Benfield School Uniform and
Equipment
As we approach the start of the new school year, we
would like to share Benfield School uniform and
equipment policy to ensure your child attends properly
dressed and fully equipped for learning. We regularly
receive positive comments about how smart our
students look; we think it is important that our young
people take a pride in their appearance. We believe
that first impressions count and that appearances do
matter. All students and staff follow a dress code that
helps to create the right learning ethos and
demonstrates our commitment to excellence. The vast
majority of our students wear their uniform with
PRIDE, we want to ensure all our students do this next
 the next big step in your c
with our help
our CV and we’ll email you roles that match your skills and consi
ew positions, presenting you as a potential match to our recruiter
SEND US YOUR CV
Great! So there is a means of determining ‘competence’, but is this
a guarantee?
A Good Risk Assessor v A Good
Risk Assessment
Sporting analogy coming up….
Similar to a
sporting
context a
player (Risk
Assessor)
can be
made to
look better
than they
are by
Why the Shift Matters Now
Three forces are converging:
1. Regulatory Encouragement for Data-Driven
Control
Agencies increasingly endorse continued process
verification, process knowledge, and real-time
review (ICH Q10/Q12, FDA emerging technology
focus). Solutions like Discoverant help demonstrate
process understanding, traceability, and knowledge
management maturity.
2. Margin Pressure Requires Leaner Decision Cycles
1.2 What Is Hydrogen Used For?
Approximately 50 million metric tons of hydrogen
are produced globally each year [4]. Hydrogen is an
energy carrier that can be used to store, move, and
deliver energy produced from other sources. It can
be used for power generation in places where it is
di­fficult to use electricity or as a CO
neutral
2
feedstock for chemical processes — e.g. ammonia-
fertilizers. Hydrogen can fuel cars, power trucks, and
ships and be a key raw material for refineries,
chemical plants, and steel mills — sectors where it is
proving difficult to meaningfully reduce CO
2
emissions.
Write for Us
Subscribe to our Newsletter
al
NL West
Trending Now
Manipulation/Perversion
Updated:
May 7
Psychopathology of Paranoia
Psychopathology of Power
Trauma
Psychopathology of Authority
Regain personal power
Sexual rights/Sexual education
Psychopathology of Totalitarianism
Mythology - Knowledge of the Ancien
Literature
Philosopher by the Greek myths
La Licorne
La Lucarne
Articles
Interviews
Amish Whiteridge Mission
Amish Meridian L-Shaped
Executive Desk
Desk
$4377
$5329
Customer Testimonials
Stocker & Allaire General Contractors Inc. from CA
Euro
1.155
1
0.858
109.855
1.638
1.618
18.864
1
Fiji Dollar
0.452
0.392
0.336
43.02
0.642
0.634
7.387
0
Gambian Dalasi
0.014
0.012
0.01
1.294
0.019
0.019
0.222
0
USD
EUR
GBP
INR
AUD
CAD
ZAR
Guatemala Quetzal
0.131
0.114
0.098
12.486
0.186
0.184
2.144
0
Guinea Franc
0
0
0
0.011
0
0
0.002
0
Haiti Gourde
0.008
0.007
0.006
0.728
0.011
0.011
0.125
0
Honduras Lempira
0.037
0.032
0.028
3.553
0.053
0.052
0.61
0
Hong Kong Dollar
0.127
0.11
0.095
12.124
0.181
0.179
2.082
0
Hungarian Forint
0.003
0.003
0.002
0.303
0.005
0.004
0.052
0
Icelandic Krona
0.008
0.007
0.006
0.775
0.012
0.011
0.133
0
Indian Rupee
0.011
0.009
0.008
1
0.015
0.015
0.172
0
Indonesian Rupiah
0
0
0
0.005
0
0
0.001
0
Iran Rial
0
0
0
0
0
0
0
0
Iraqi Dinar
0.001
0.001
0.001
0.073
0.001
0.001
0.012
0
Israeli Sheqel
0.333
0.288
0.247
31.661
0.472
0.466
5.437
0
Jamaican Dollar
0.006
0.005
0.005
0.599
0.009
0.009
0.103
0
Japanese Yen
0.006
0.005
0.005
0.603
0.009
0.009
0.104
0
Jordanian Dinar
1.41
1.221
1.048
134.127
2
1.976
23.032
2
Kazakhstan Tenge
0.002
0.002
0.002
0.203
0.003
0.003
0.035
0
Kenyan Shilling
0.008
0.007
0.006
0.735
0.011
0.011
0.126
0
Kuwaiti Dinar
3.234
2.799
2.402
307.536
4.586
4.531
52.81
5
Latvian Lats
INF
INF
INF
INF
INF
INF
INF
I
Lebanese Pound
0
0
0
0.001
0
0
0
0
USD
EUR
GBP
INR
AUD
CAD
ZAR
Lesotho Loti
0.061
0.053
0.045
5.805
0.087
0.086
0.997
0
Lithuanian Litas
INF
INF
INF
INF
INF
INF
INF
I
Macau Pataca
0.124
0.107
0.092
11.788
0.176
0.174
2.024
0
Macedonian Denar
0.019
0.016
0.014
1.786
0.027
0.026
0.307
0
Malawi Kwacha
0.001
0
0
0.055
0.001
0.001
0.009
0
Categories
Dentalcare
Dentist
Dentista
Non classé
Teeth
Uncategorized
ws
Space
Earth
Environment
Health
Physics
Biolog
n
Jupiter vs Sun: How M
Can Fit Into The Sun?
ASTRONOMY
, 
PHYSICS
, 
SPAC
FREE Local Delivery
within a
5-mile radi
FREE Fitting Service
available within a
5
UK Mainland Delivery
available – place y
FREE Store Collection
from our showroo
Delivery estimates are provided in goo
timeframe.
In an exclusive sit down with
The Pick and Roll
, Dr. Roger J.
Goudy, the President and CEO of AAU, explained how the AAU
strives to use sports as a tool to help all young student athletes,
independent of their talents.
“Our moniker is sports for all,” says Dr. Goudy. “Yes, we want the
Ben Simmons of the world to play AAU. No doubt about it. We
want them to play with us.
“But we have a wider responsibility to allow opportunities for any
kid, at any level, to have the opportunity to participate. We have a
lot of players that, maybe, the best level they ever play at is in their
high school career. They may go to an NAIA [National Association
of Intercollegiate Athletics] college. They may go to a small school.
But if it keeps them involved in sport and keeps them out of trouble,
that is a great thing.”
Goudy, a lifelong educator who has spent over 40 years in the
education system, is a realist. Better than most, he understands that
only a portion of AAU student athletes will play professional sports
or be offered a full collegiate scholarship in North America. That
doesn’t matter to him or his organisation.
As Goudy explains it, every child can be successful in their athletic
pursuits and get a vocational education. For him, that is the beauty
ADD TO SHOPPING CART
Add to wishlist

:::

All of the records above are to be copied exactly.

Benfield School Uniform and
Equipment
As we approach the start of the new school year, we
would like to share Benfield School uniform and
equipment policy to ensure your child attends properly
dressed and fully equipped for learning. We regularly
receive positive comments about how smart our
students look; we think it is important that our young
people take a pride in their appearance. We believe
that first impressions count and that appearances do
matter. All students and staff follow a dress code that
helps to create the right learning ethos and
demonstrates our commitment to excellence. The vast
majority of our students wear their uniform with
PRIDE, we want to ensure all our students do this next
 the next big step in your c
with our help
our CV and we’ll email you roles that match your skills and consi
ew positions, presenting you as a potential match to our recruiter
SEND US YOUR CV
Great! So there is a means of determining ‘competence’, but is this
a guarantee?
A Good Risk Assessor v A Good
Risk Assessment
Sporting analogy coming up….
Similar to a
sporting
context a
player (Risk
Assessor)
can be
made to
look better
than they
are by
Why the Shift Matters Now
Three forces are converging:
1. Regulatory Encouragement for Data-Driven
Control
Agencies increasingly endorse continued process
verification, process knowledge, and real-time
review (ICH Q10/Q12, FDA emerging technology
focus). Solutions like Discoverant help demonstrate
process understanding, traceability, and knowledge
management maturity.
2. Margin Pressure Requires Leaner Decision Cycles
1.2 What Is Hydrogen Used For?
Approximately 50 million metric tons of hydrogen
are produced globally each year [4]. Hydrogen is an
energy carrier that can be used to store, move, and
deliver energy produced from other sources. It can
be used for power generation in places where it is
di­fficult to use electricity or as a CO
neutral
2
feedstock for chemical processes — e.g. ammonia-
fertilizers. Hydrogen can fuel cars, power trucks, and
ships and be a key raw material for refineries,
chemical plants, and steel mills — sectors where it is
proving difficult to meaningfully reduce CO
2
emissions.
Write for Us
Subscribe to our Newsletter
al
NL West
Trending Now
Manipulation/Perversion
Updated:
May 7
Psychopathology of Paranoia
Psychopathology of Power
Trauma
Psychopathology of Authority
Regain personal power
Sexual rights/Sexual education
Psychopathology of Totalitarianism
Mythology - Knowledge of the Ancien
Literature
Philosopher by the Greek myths
La Licorne
La Lucarne
Articles
Interviews
Amish Whiteridge Mission
Amish Meridian L-Shaped
Executive Desk
Desk
$4377
$5329
Customer Testimonials
Stocker & Allaire General Contractors Inc. from CA
Euro
1.155
1
0.858
109.855
1.638
1.618
18.864
1
Fiji Dollar
0.452
0.392
0.336
43.02
0.642
0.634
7.387
0
Gambian Dalasi
0.014
0.012
0.01
1.294
0.019
0.019
0.222
0
USD
EUR
GBP
INR
AUD
CAD
ZAR
Guatemala Quetzal
0.131
0.114
0.098
12.486
0.186
0.184
2.144
0
Guinea Franc
0
0
0
0.011
0
0
0.002
0
Haiti Gourde
0.008
0.007
0.006
0.728
0.011
0.011
0.125
0
Honduras Lempira
0.037
0.032
0.028
3.553
0.053
0.052
0.61
0
Hong Kong Dollar
0.127
0.11
0.095
12.124
0.181
0.179
2.082
0
Hungarian Forint
0.003
0.003
0.002
0.303
0.005
0.004
0.052
0
Icelandic Krona
0.008
0.007
0.006
0.775
0.012
0.011
0.133
0
Indian Rupee
0.011
0.009
0.008
1
0.015
0.015
0.172
0
Indonesian Rupiah
0
0
0
0.005
0
0
0.001
0
Iran Rial
0
0
0
0
0
0
0
0
Iraqi Dinar
0.001
0.001
0.001
0.073
0.001
0.001
0.012
0
Israeli Sheqel
0.333
0.288
0.247
31.661
0.472
0.466
5.437
0
Jamaican Dollar
0.006
0.005
0.005
0.599
0.009
0.009
0.103
0
Japanese Yen
0.006
0.005
0.005
0.603
0.009
0.009
0.104
0
Jordanian Dinar
1.41
1.221
1.048
134.127
2
1.976
23.032
2
Kazakhstan Tenge
0.002
0.002
0.002
0.203
0.003
0.003
0.035
0
Kenyan Shilling
0.008
0.007
0.006
0.735
0.011
0.011
0.126
0
Kuwaiti Dinar
3.234
2.799
2.402
307.536
4.586
4.531
52.81
5
Latvian Lats
INF
INF
INF
INF
INF
INF
INF
I
Lebanese Pound
0
0
0
0.001
0
0
0
0
USD
EUR
GBP
INR
AUD
CAD
ZAR
Lesotho Loti
0.061
0.053
0.045
5.805
0.087
0.086
0.997
0
Lithuanian Litas
INF
INF
INF
INF
INF
INF
INF
I
Macau Pataca
0.124
0.107
0.092
11.788
0.176
0.174
2.024
0
Macedonian Denar
0.019
0.016
0.014
1.786
0.027
0.026
0.307
0
Malawi Kwacha
0.001
0
0
0.055
0.001
0.001
0.009
0
Categories
Dentalcare
Dentist
Dentista
Non classé
Teeth
Uncategorized
ws
Space
Earth
Environment
Health
Physics
Biolog
n
Jupiter vs Sun: How M
Can Fit Into The Sun?
ASTRONOMY
, 
PHYSICS
, 
SPAC
FREE Local Delivery
within a
5-mile radi
FREE Fitting Service
available within a
5
UK Mainland Delivery
available – place y
FREE Store Collection
from our showroo
Delivery estimates are provided in goo
timeframe.
In an exclusive sit down with
The Pick and Roll
, Dr. Roger J.
Goudy, the President and CEO of AAU, explained how the AAU
strives to use sports as a tool to help all young student athletes,
independent of their talents.
“Our moniker is sports for all,” says Dr. Goudy. “Yes, we want the
Ben Simmons of the world to play AAU. No doubt about it. We
want them to play with us.
“But we have a wider responsibility to allow opportunities for any
kid, at any level, to have the opportunity to participate. We have a
lot of players that, maybe, the best level they ever play at is in their
high school career. They may go to an NAIA [National Association
of Intercollegiate Athletics] college. They may go to a small school.
But if it keeps them involved in sport and keeps them out of trouble,
that is a great thing.”
Goudy, a lifelong educator who has spent over 40 years in the
education system, is a realist. Better than most, he understands that
only a portion of AAU student athletes will play professional sports
or be offered a full collegiate scholarship in North America. That
doesn’t matter to him or his organisation.
As Goudy explains it, every child can be successful in their athletic
pursuits and get a vocational education. For him, that is the beauty
ADD TO SHOPPING CART
Add to wishlist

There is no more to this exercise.